Is there a way to specify a subset of type parameters in Scala, inferring the rest?

Question

I have a class which looks like this:

class X[A <: Throwable, B, C](b: B, c: C)

A, B and C can be inferred, so I can just instantiate it with:

val x = new X(3, 4)

which gives me an X[Nothing, Int, Int] - often what I want.

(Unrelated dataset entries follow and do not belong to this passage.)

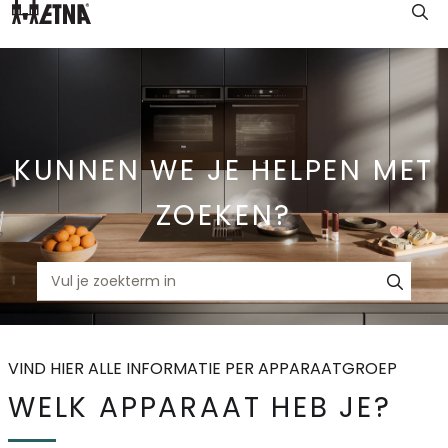
Skip
to
Main
KUNNEN WE JE HELPEN MET
ZOEKEN?
VIND HIER ALLE INFORMATIE PER APPARAATGROEP
WELK APPARAAT HEB JE?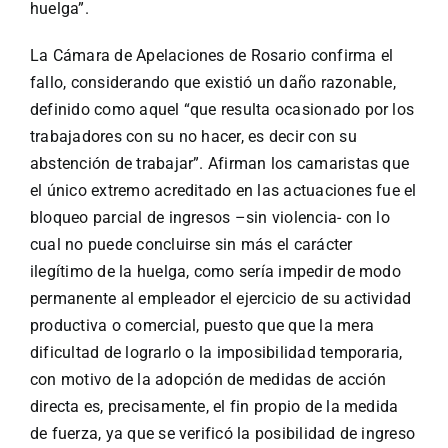
huelga”.
La Cámara de Apelaciones de Rosario confirma el
fallo, considerando que existió un daño razonable,
definido como aquel “que resulta ocasionado por los
trabajadores con su no hacer, es decir con su
abstención de trabajar”. Afirman los camaristas que
el único extremo acreditado en las actuaciones fue el
bloqueo parcial de ingresos –sin violencia- con lo
cual no puede concluirse sin más el carácter
ilegítimo de la huelga, como sería impedir de modo
permanente al empleador el ejercicio de su actividad
productiva o comercial, puesto que que la mera
dificultad de lograrlo o la imposibilidad temporaria,
con motivo de la adopción de medidas de acción
directa es, precisamente, el fin propio de la medida
de fuerza, ya que se verificó la posibilidad de ingreso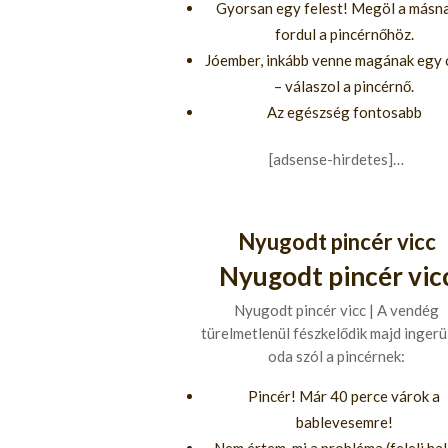
Gyorsan egy felest! Megöl a másna
fordul a pincérnőhöz.
Jóember, inkább venne magának egy 
– válaszol a pincérnő.
Az egészség fontosabb
[adsense-hirdetes]…
Nyugodt pincér vicc
Nyugodt pincér vic
Nyugodt pincér vicc | A vendég
türelmetlenül fészkelődik majd ingerü
oda szól a pincérnek:
Pincér! Már 40 perce várok a
bablevesemre!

but I sometimes want to specify A to be something other than Nothing (say AssertionError). Is this possible without also specifying B and C. I imagined syntax along the lines of:

val x = new X[AssertionError](3, 4)
val x = new X[AssertionError, _, _](3, 4)
val x = new X[AssertionError,,](3, 4)

but obviously this doesn't work.

Is there some syntax for this, or some way I can achieve the same result?

Answer 1

Here is my solution:

scala> class X[A <: Throwable, B, C](b: B, c: C)
defined class X

scala> class Builder[A <: Throwable] {
     |   def apply[B, C](b: B, c: C) = new X[A,B,C](b,c)
     | }
defined class Builder

scala> def X[A <: Throwable]: Builder[A] = new Builder[A]
X: [A <: Throwable]=> Builder[A]

scala> val x = X[AssertionError](3, 4)
x: X[AssertionError,Int,Int] = X@2fc709